В последующие часы я наблюдал, как медленно приближается развязка. Ходжа писал что-то плохое о себе, потом, не показав мне, рвал написанное, с каждым разом все больше теряя уверенность в себе и самоуважение, но, надеясь вновь обрести потерянное, начинал все сначала. Он собирался показать мне свою, так сказать, исповедь грешника, но к тому времени, когда за окном стемнело, а у Ходжи иссякли силы, я так и не увидел ни одного слова из признаний, которые мне отчаянно хотелось прочитать, – он все порвал и выкинул. Осыпая меня проклятиями и вопя, что все это грязная гяурская игра, он выглядел настолько неуверенным, что я даже позволил себе дерзость. Не нужно так расстраиваться, сказал я, ты еще привыкнешь быть плохим. Он выбежал из дома – возможно, отчасти потому, что не мог вынести моего взгляда, – и вернулся поздно ночью. Учуяв запах благовоний, я понял, что он, как я и думал, ходил к тем женщинам.

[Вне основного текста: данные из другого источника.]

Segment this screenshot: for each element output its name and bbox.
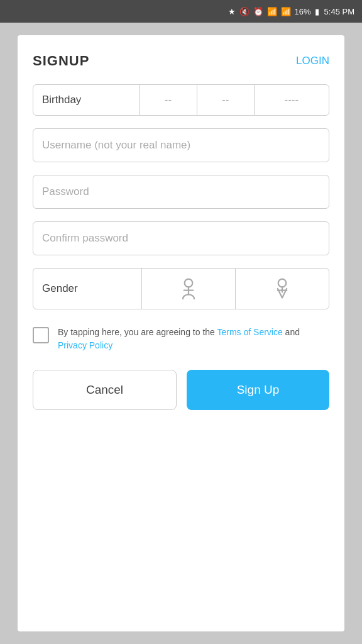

На следующий день после полудня, желая растормошить Ходжу и подбить на новые откровения, я сказал, что он достаточно сильный человек, чтобы такие безобидные игры могли причинить ему какой-нибудь вред. К тому же мы предаемся им не из желания убить время, а в надежде узнать что-то новое, и в первую очередь – понять, почему те, кого он называет глупцами, так устроены. Разве узнать друг друга до конца не интересно? Узнавая другого человека до мельчайших подробностей, ты невольно подпадаешь под его чары – так бывает, когда тебе нравится страшный сон.
И Ходжа снова сел за стол, но не потому, что прислушался к моим словам – он отнесся к ним не серьезнее, чем к болтовне придворного шута, – а оттого, что солнечный свет снова придал ему смелости. Однако вечером, поднимаясь из-за стола, он выглядел еще менее уверенным в себе, чем накануне. Когда я увидел, что он снова пошел к женщинам, мне стало его жалко.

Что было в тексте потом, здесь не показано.